What Does the Data on Hospital Charges Released by CMS Really Reflect?

CMS’ release of selected hospital inpatient and outpatient charges for the most common procedures has brought strong reactions as to what the data means for consumers. The data show that average charges for both hospital inpatient and outpatient procedures differ substantially from hospital to hospital in how much the hospitals bill patients for the same service. Further, the data show that hospitals’ charges are many times higher than the amount that Medicare pays under its methods of calculating costs.

In the news release announcing the release of the data, HHS said, “Both data sets will enable researchers, data innovators and the public to better understand Medicare spending and service use, spurring innovation and increasing transparency, while protecting the privacy of beneficiaries.” “A more data driven and transparent health care marketplace can help consumers and their families make important decisions about their care,” HH Secretary Kathleen Sebelius noted.

On June 3, 2013, CMS released data that includes estimates for average charges for 30 types of hospital outpatient procedures from hospitals across the country, including clinic visits, echocardiograms, and endoscopies. The data include estimated hospital charges for 30 Ambulatory Payment Classification (APC) Groups paid under the Medicare outpatient prospective payment system (OPPS) for calendar year 2011.  The Medicare payment amount includes the APC payment amount, the beneficiary Part B coinsurance amount, and the beneficiary deductible amount. CMS released similar data in May of 2013, which included hospital-specific charges for the more than 3,000 hospitals that receive Medicare inpatient prospective payment system (IPPS) payments, for the 100 most commonly billed discharges paid under Medicare, based on a rate per discharge using the Medicare severity diagnosis related group (MS-DRG) for fiscal year 2011. These DRGs represent almost 7 million discharges or 60 percent of total Medicare IPPS discharges.

Commenting on the hospital outpatient costs, Jordan Rau of Kaiser Health News (KHN)  said that the “value of the hospital data is hotly disputed because few people actually end up paying the amounts listed.” He added that “others believe the extremely high amounts that hospitals bill, and the lack of any logical connection to procedures’ actual costs is an illustration of the dysfunctional health care market.”

In May 2013, after CMS released the data on hospital inpatient charges, Uwe E. Reinhardt, an economics professor at Princeton University wrote a blog for the New York Times on his take on just what information can be gleaned from such data. According to Reinhardt, “‘Average charges’ in the United States hospital business are pure fiction – and a funny fiction, at that.” The average charges are simply list prices that few patients ever pay. Reinhardt explained that to understand why, one should understand hospital chargemasters.  (The chargemaster is a comprehensive list of items billable to a patient or a patient’s  health insurance and charge descriptions, billing codes, pricing, and other  data elements. Chargemasters are hospital-specific and vary among hospitals.)

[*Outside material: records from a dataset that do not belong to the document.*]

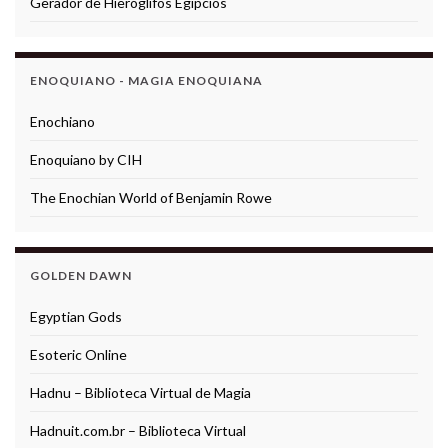
Gerador de Hieróglifos Egípcios
ENOQUIANO - MAGIA ENOQUIANA
Enochiano
Enoquiano by CIH
The Enochian World of Benjamin Rowe
GOLDEN DAWN
Egyptian Gods
Esoteric Online
Hadnu – Biblioteca Virtual de Magia
Hadnuit.com.br – Biblioteca Virtual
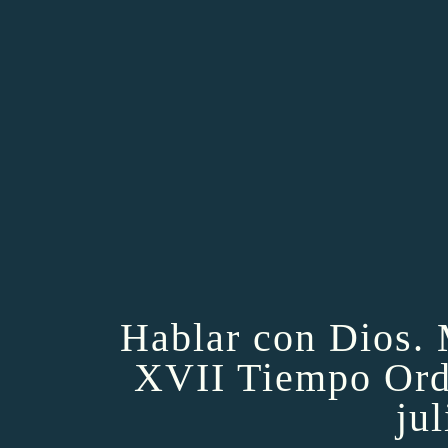
Hablar con Dios. 
XVII Tiempo Ordi
ju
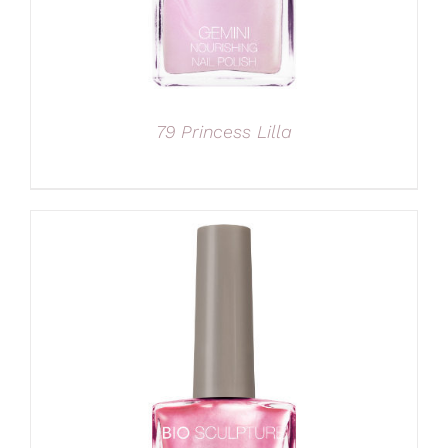
79 Princess Lilla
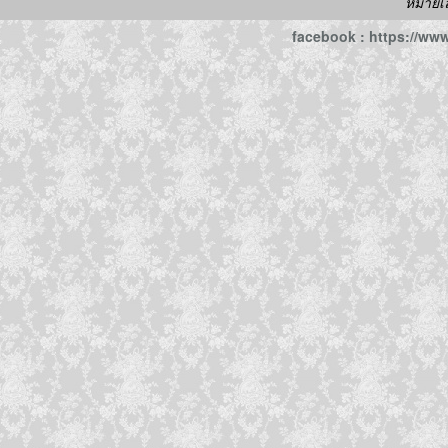
หมายเ
facebook : https://w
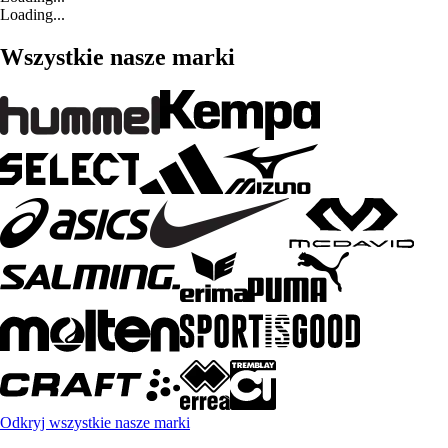
Loading...
Wszystkie nasze marki
Odkryj wszystkie nasze marki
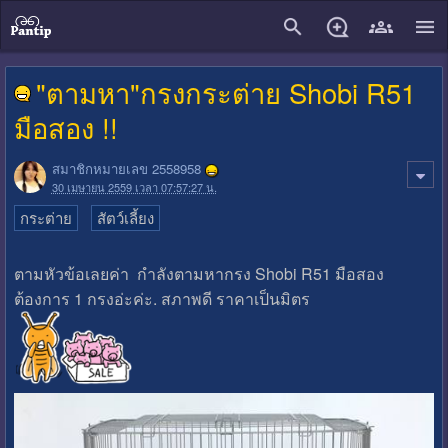
close
"ตามหา"กรงกระต่าย Shobi R51
มือสอง !!
สมาชิกหมายเลข 2558958
30 เมษายน 2559 เวลา 07:57:27 น.
กระต่าย
สัตว์เลี้ยง
ตามหัวข้อเลยค่า กำลังตามหากรง Shobi R51 มือสอง
ต้องการ 1 กรงอ่ะค่ะ. สภาพดี ราคาเป็นมิตร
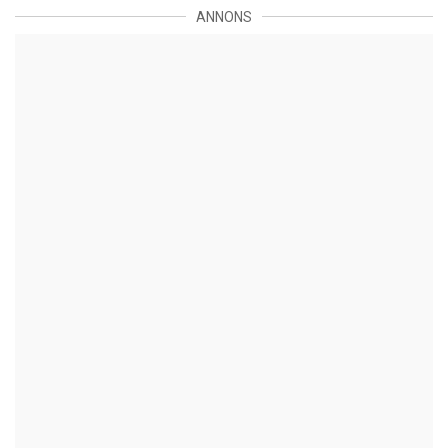
ANNONS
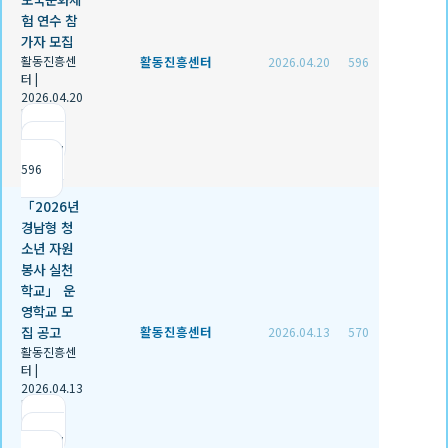
험 연수 참
가자 모집
활동진흥센
활동진흥센터
2026.04.20
596
터
|
2026.04.20
|
추천 0
|
조회
596
「2026년
경남형 청
소년 자원
봉사 실천
학교」 운
영학교 모
집 공고
활동진흥센터
2026.04.13
570
활동진흥센
터
|
2026.04.13
|
추천 0
|
조회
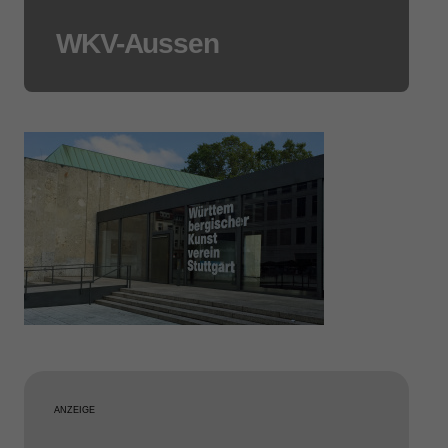
WKV-Aussen
ANZEIGE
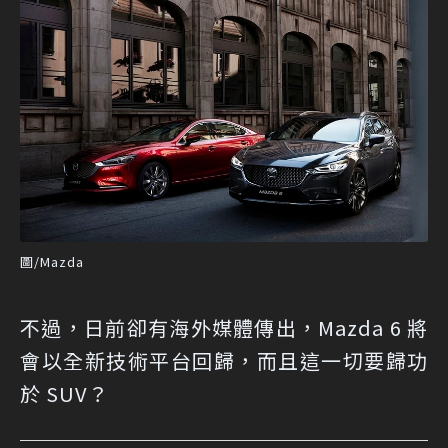
圖/Mazda
不過，日前卻有海外媒體傳出，Mazda 6 將
會以全新技術平台回歸，而且這一切要歸功
於 SUV？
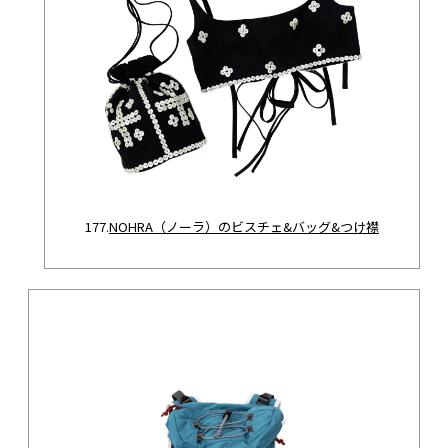
177.
NOHRA（ノーラ）のビスチェ&バッグ&つけ襟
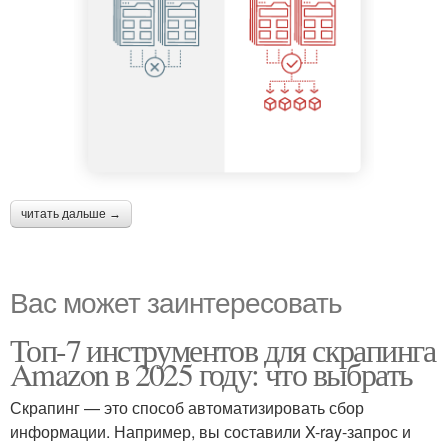
читать дальше →
Вас может заинтересовать
Топ-7 инструментов для скрапинга
Amazon в 2025 году: что выбрать
Скрапинг — это способ автоматизировать сбор
информации. Например, вы составили X-ray-запрос и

Daniel Chang of the Miami Herald reported that Rich Umbdenstock, president of the American Hospital Association, “urged that greater attention be given to the payments hospitals receive from Medicare and private insurers because Medicare currently pays only 89 cents for every dollar hospitals spend treating outpatient beneficiaries,” while Chip Kahn, president of the Federation of American Hospitals, issued a statement stating that “CMS’ release of charge information again misses the mark by not providing price transparency to help consumers.” Chang noted that “prices may become a bigger factor in consumer decisions as health care reform changes the way consumers pay for insurance coverage.” Adding that “many insurance plans are moving from co-pays to co-insurance, which means that instead of a fixed co-payment consumers will assume a percentage of the cost of a medical procedure.”

Whether the release of the data will impact how hospitals determine charges and whether changes will be made remains to be seen.